Sisters can sit separately in two ways:

1. one of them is on the front seat (2 ways). Others (including second sister) can be arranged in: 2 (drivers seat)*3! (arrangements of three on the back seat)=12 ways. Total for this case: 2*12=24

Or

2. both by the window on the back seat (2 ways). Others can be arranged in: 2 (drivers seat)*2 (front seat)*1(one left to sit between the sisters on the back seat)=4 ways. Total for this case: 2*4=8.

Total=24+8=32.

Approach #2:

Total # of arrangements:
Drivers seat: 2 (either mother or father);
Front seat: 4 (any of 4 family members left);
Back seat: 3! (arranging other 3 family members on the back seat);
So. total # of arrangements is 2*4*3!=48.

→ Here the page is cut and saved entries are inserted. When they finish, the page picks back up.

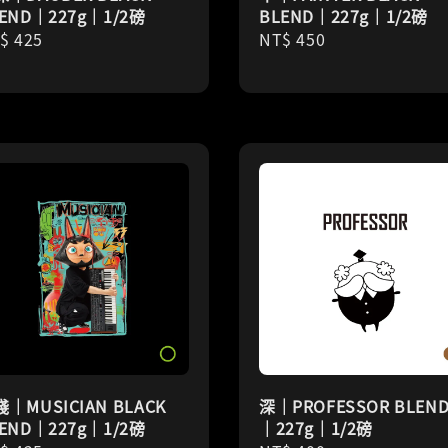
END｜227g｜1/2磅
BLEND｜227g｜1/2磅
gular
$ 425
Regular
NT$ 450
ice
price
｜MUSICIAN BLACK
深｜PROFESSOR BLEN
END｜227g｜1/2磅
｜227g｜1/2磅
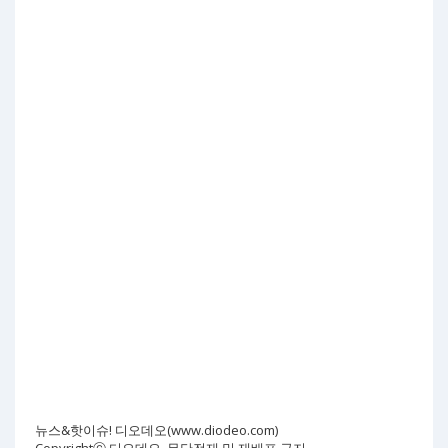
뉴스&핫이슈! 디오데오(www.diodeo.com)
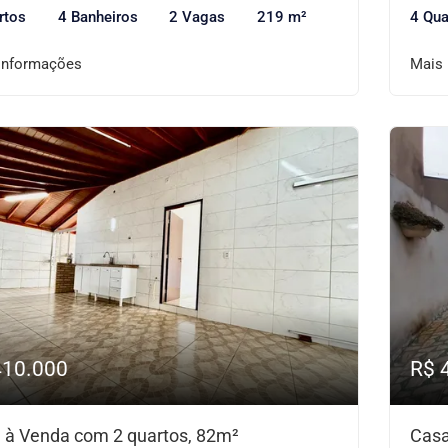
rtos
4 Banheiros
2 Vagas
219 m²
4 Qua
informações
Mais
410.000
R$ 
 à Venda com 2 quartos, 82m²
Casa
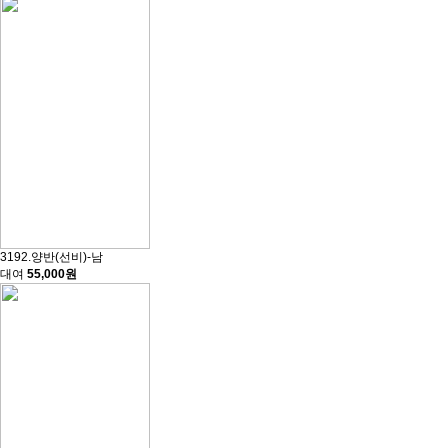
3192.양반(선비)-남
대여
55,000원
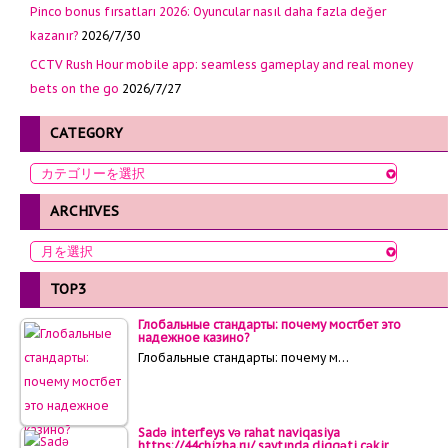
Pinco bonus fırsatları 2026: Oyuncular nasıl daha fazla değer
kazanır?
2026/7/30
CCTV Rush Hour mobile app: seamless gameplay and real money
bets on the go
2026/7/27
CATEGORY
ARCHIVES
TOP3
Глобальные стандарты: почему мостбет это
надежное казино?
Глобальные стандарты: почему м…
Sadə interfeys və rahat naviqasiya
https://44chizha.ru/ saytında diqqəti çəkir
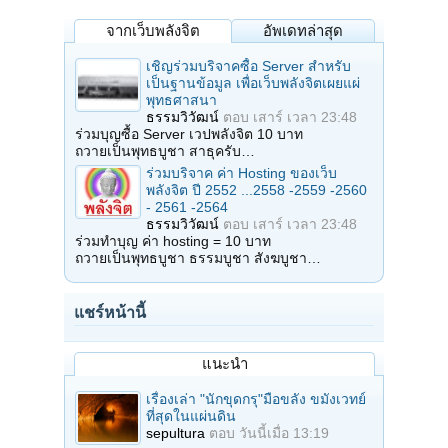
จากเว็บพลังจิต
อัพเดทล่าสุด
เชิญร่วมบริจาคซื้อ Server สำหรับ
เป็นฐานข้อมูล เพื่อเว็บพลังจิตเผยแผ่
พุทธศาสนา
ธรรมวิวัฒน์
ตอบ
เสาร์ เวลา 23:48
ร่วมบุญซื้อ Server เวปพลังจิต 10 บาท
ถวายเป็นพุทธบูชา สาธุครับ…
ร่วมบริจาค ค่า Hosting ของเว็บ
พลังจิต ปี 2552 ...2558 -2559 -2560
- 2561 -2564
ธรรมวิวัฒน์
ตอบ
เสาร์ เวลา 23:48
ร่วมทำบุญ ค่า hosting = 10 บาท
ถวายเป็นพุทธบูชา ธรรมบูชา สังฆบูชา…
แชร์หน้านี้
แนะนำ
เรื่องเล่า "นักขุดกรุ"มือขลัง ขมังเวทย์
ที่สุดในแผ่นดิน
sepultura
ตอบ
วันนี้เมื่อ 13:19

# of arrangements with sisters sitting together:
Sisters can sit together only on the back seat either by the left window or by the right window - 2, and either {S1,S2} or {S2,S1} - 2 --> 2*2=4;
Drivers seat: 2 (either mother or father);
Front seat: 2 (5 - 2 sisters on back seat - 1 driver = 2);
Back seat with sisters: 1 (the last family member left);
So, # of arrangements with sisters sitting together is 4*2*2*1=16.

48-16=32.

Answer: B.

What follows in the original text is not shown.